- What you should do -
From the first line to the last, set down the material exactly and drop every picture.

- Data provided -
----------------
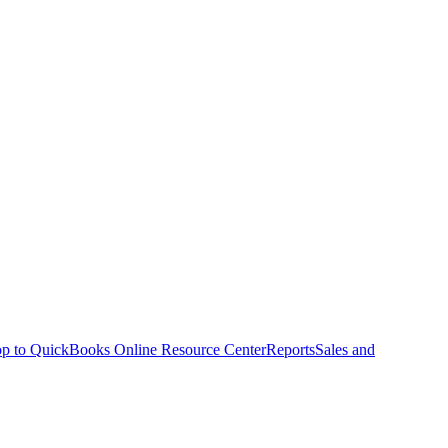
p to QuickBooks Online Resource Center
Reports
Sales and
----------------
- Answer to this exercise -
p to QuickBooks Online Resource Center
Reports
Sales and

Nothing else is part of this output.